■ TO DO
Lines containing the string "función": how many are there below? Answer with the number only.

■ RECORDS SHOWN
⟨
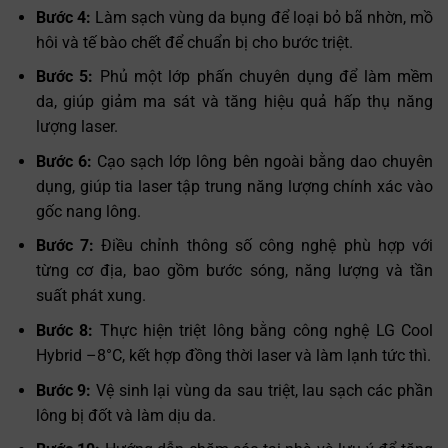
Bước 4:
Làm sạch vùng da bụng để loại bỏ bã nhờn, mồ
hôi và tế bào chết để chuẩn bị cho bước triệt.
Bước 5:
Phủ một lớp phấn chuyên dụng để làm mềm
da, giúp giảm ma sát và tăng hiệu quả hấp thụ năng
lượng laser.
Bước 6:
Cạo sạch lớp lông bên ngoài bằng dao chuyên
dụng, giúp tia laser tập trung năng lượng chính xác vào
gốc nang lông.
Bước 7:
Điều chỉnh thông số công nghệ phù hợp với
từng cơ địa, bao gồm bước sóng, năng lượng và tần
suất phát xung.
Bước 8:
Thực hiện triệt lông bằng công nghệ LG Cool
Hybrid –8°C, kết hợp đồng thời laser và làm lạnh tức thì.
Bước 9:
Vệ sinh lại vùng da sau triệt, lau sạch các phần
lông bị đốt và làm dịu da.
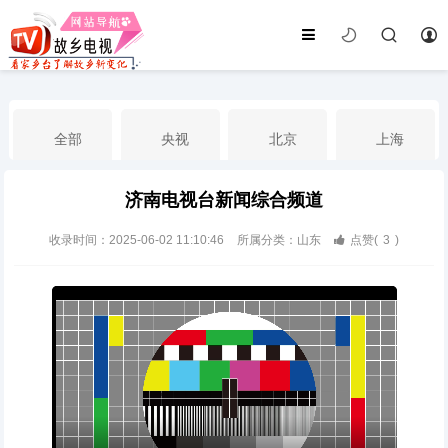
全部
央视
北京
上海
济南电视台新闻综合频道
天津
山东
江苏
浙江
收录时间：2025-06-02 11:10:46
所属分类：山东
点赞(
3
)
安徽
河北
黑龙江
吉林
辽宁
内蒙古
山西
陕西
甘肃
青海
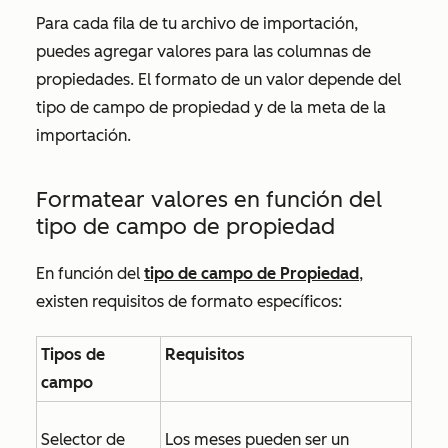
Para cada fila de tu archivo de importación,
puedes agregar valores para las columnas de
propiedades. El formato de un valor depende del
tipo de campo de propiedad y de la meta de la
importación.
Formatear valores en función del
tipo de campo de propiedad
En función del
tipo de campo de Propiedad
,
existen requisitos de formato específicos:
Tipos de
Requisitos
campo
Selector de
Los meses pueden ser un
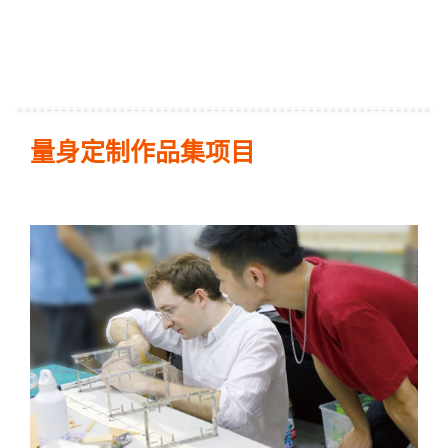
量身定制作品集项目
⟩
⟨
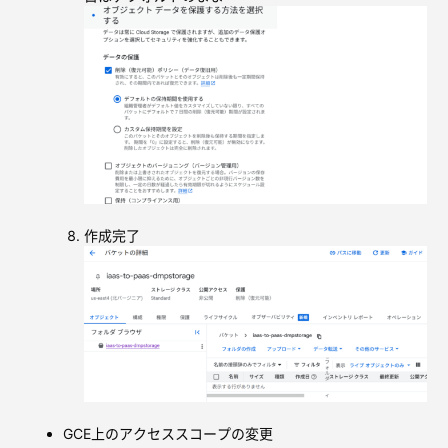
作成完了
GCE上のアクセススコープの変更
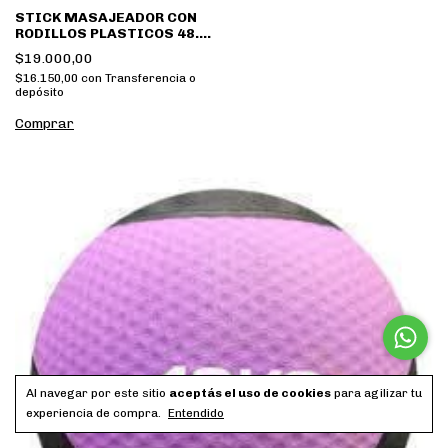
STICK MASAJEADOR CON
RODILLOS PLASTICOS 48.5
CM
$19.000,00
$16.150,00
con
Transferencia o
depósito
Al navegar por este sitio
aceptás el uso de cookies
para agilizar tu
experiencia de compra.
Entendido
⟩
■ RESULT BELOW
2